• _What you will do_:
The answer is the exact text of every line from the one that contains "I am an avid gamer, a computer" to the final line of the entries below, with pictures left out.

• _Provided information_:
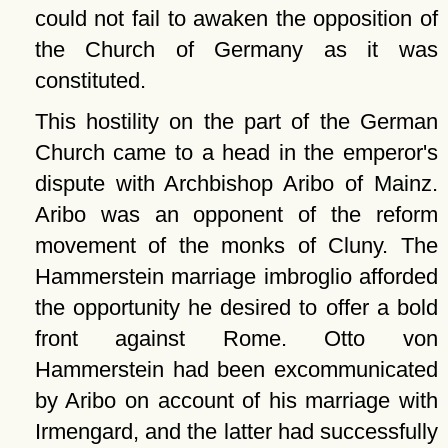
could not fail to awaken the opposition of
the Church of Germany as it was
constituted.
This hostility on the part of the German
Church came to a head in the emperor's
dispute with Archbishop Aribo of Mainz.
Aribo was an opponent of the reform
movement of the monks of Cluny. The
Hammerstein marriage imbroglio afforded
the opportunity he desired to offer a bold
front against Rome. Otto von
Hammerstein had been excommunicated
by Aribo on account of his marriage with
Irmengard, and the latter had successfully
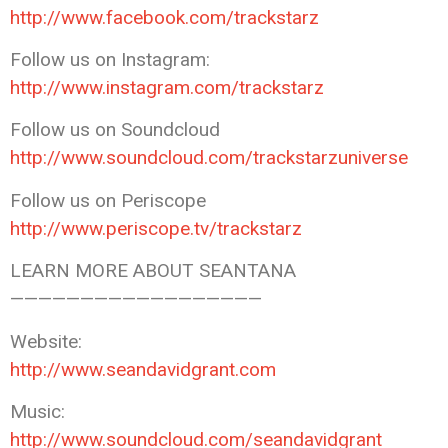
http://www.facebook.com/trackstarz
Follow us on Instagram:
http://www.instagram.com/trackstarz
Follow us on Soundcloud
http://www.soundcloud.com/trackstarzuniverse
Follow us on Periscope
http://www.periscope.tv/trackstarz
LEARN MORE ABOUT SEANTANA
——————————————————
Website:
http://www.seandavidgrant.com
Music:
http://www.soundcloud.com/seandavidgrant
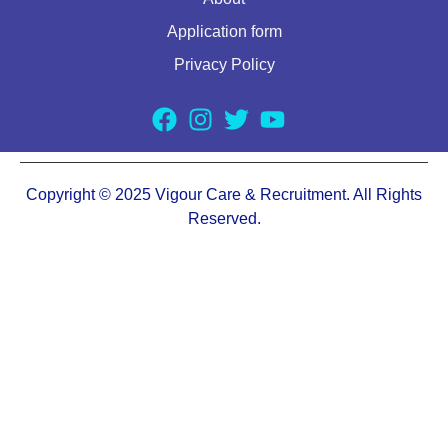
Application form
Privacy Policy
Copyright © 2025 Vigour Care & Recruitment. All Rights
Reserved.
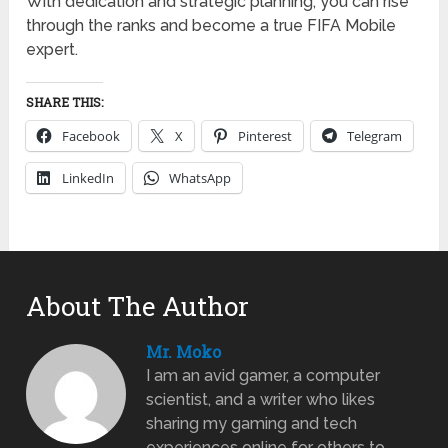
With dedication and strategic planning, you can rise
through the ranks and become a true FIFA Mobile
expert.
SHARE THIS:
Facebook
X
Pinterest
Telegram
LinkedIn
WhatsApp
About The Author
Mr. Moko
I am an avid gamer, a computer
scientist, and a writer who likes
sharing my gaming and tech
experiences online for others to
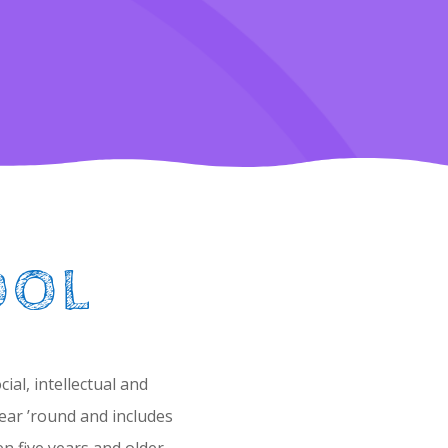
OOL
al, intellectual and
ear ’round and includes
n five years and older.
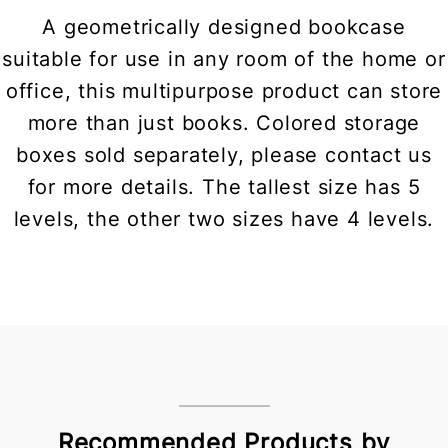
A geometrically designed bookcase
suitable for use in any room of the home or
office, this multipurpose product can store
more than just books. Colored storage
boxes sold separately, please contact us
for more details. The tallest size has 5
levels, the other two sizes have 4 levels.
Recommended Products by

• _Output for this task_:
I am an avid gamer, a computer
scientist, and a writer who likes
sharing my gaming and tech
experiences online for others to
OOL
al, intellectual and
ear ’round and includes
n five years and older.
A geometrically designed bookcase
suitable for use in any room of the home or
office, this multipurpose product can store
more than just books. Colored storage
boxes sold separately, please contact us
for more details. The tallest size has 5
levels, the other two sizes have 4 levels.
Recommended Products by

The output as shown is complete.